▸ **EXERCISE DESCRIPTION**: Your job is to retype the records exactly while dropping every picture.

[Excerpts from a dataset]
- - -
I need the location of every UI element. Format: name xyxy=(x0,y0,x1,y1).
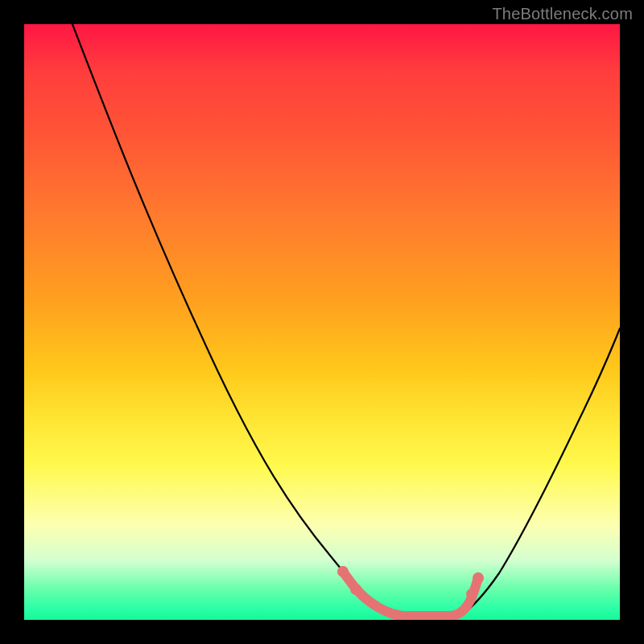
chart-stage: TheBottleneck.com xyxy=(0,0,644,644)
watermark-label: TheBottleneck.com xyxy=(492,5,633,23)
marker-dot xyxy=(337,566,349,577)
marker-dot xyxy=(466,588,477,600)
marker-segment xyxy=(343,572,478,616)
curve-right-branch xyxy=(459,328,620,617)
curve-left-branch xyxy=(72,24,402,617)
plot-area xyxy=(24,24,620,620)
marker-dot xyxy=(350,584,361,595)
marker-dot xyxy=(473,572,484,584)
chart-svg xyxy=(24,24,620,620)
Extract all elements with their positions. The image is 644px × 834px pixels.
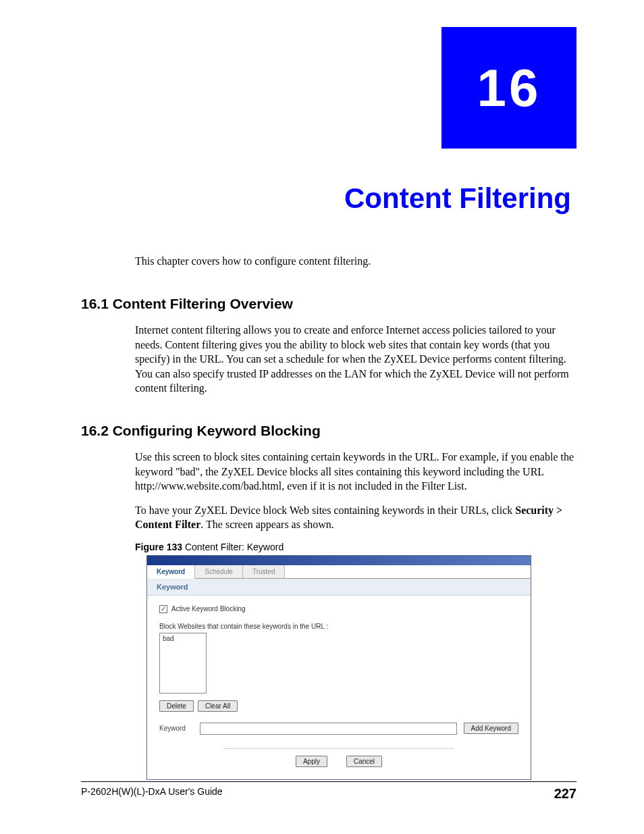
- - -
▸ **ANSWER**:
I need the location of every UI element. Format: name xyxy=(x0,y0,x1,y1).
chart-stage: TheBottleneck.com xyxy=(0,0,644,644)
watermark-label: TheBottleneck.com xyxy=(492,5,633,23)
marker-dot xyxy=(337,566,349,577)
marker-dot xyxy=(466,588,477,600)
marker-segment xyxy=(343,572,478,616)
curve-right-branch xyxy=(459,328,620,617)
curve-left-branch xyxy=(72,24,402,617)
plot-area xyxy=(24,24,620,620)
marker-dot xyxy=(350,584,361,595)
marker-dot xyxy=(473,572,484,584)
chart-svg xyxy=(24,24,620,620)
Extract all elements with their positions. The image is 644px × 834px pixels.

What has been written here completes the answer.